# A soup for the cold weather



## ajthepoolman (Nov 29, 2007)

For those of you who tire of chili this time of year, I offer up the following soup recipe.  This was given to me years ago.  I think that this is about the best soup you can sink your spoon into.  It has won the soup competition at my work for 3 years running!

1 cup long grain wild rice (uncooked) (picture 1 is what I use)
3 - 5 strips of thick cut, raw bacon chopped (or more if desired)
1/2 to 1 medium chopped onion (again, go heavier for flavor)
2 - 10 ounce cans of Campbell's Cream of Potato Soup (condensed)
4 cups of milk (2%)
1 lb Velveeta cut into small cubes

1.  Place the potato soup in a large pot.  Dilute the potato soup by adding the 4 cups of milk.  Add the Velveeta and cook over very low heat, stirring often.

2.  Wash the wild rice in a fine mesh strainer or colander (watch for escaping grains if using the colander).  Wash the rice until the water looks clear.  Usually takes about 5 minutes of running water over it.  

3.  Put rice in a seperate pot and fill with 5 cups or more of water.  Bring to a boil and cover.  Reduce heat to a slow rolling boil and cook rice for 45 minutes.  Add more water as necessary, do not let it cook dry.  I keep my rice under water the entire time it boils cause burnt rice tastes terrible!

4.  Add chopped bacon (I used a pair of scissors to just cut it into bite size pieces) to a frying pan and cook until they start to get a little crisp but still have some chewy-ness to them.  Add the chopped onion and cook for another 5 minutes to lightly cook the onion.  Drain bacon and onion on  a paper towel.  

5.  Add the bacon and onion to the potato soup/cheese pot.

6.  After the Velveeta is mostly melted, you can add the rice to the soup (drain the rice of course!  We don't want all that water in the soup!)

7.  Let the soup cook for another 20 to 45 minutes or so under low heat.  Stir it often as the cheese will try to burn even at low temps.

I buy bread bowls from Panera here in town.  I highly recommend a sturdy sourdough bread bowl and the container.  Hollow it out and pour in the soup!

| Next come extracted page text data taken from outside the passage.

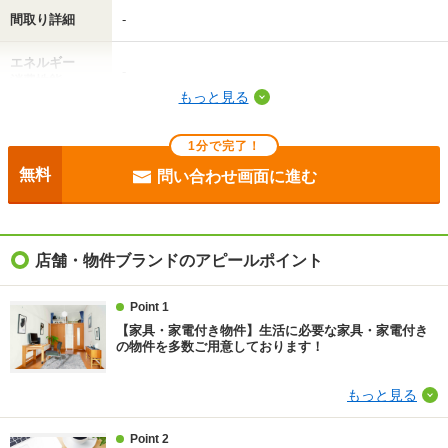
間取り詳細
-
間取りや設備を
実際に
見学したい
詳しく知りたい
知りたい
エネルギー
-
消費性能
もっと見る
断熱性能
-
不動産会社に相談したい
1分で完了！
目安光熱費
-
無料
問い合わせ画面に進む
駐車場
敷地内7700円
入居
'26年9月上旬
店舗・物件ブランドのアピールポイント
条件
フリーレント1ヶ月
Point 1
【家具・家電付き物件】生活に必要な家具・家電付き
損保
要
の物件を多数ご用意しております！
保証会社
保証会社利用必 保証料：61190円（契約内容により10
もっと見る
0～120％で変動有）※記載金額は120％の場合
Point 2
ほか初期費用
合計8.67万円（内訳：退去時清掃費52250円、鍵交換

I have never made this in a dutch oven.  But I would imagine that if you can keep the temp low enough, it would be awesome.  I also have never tried putting the soup in a smoker to add smokey flavor. If you ask me, the bacon brings plenty of smokey flavor to the party.

The images below are:
the package of rice I use
the rice in the palm of my hand
the bacon and onion frying up
the soup in the pot
the soup about to be eaten in a bread bowl

Give it a try sometime.  It looks like someone puked in your pot, but the taste is awesome.  Nice balance of hickory flavor from the bacon and a tinge of onion.  Rice and potato chunks add texture.  Cheese makes it smooth!  

Enjoy!


----------



## cowgirl (Nov 29, 2007)

Mmmmm, that looks really good...thanks for posting the recipe!


----------



## hawgheaven (Nov 29, 2007)

That looks like a keeper... thanks for posting it!


----------



## homebrew & bbq (Nov 29, 2007)

Hmm... I've never used wild rice in a soup. I bet that adds some interesting texture. Gonna have to try this one. Thanks for sharing.


----------



## hillbillysmoker (Nov 29, 2007)

Looks sooooooooooo good. Thanks for sharing.


----------



## payson (Nov 30, 2007)

Tried this last night. Awesome! I used Bhutanese Red Rice in place of the Wild because it's all I had handy. They're very similar though so the gist of the recipe wasn't altered. The only other change I made was to add 2 smoke dried tabasco's to it while it simmered. It got rave reviews from my wife. Thanks! This recipe is a keeper!


----------



## ajthepoolman (Nov 30, 2007)

Glad you enjoyed it!

For those who won't try it because you don't like cheesy soups, this isn't one of them.  The Velveeta really doesn't contribute much to the flavor.  I was very hesitant to try it because I don't like cheesy soups.  Beer Cheese soup is banned in my house!  But this has so many other flavors going on that you just don't taste the cheese.


----------



## richoso1 (Nov 30, 2007)

Excellent selection my friend, I can see by the ingredients that it is a flavorful dish that will bring some comfort on a cold day. It's a keeper!


----------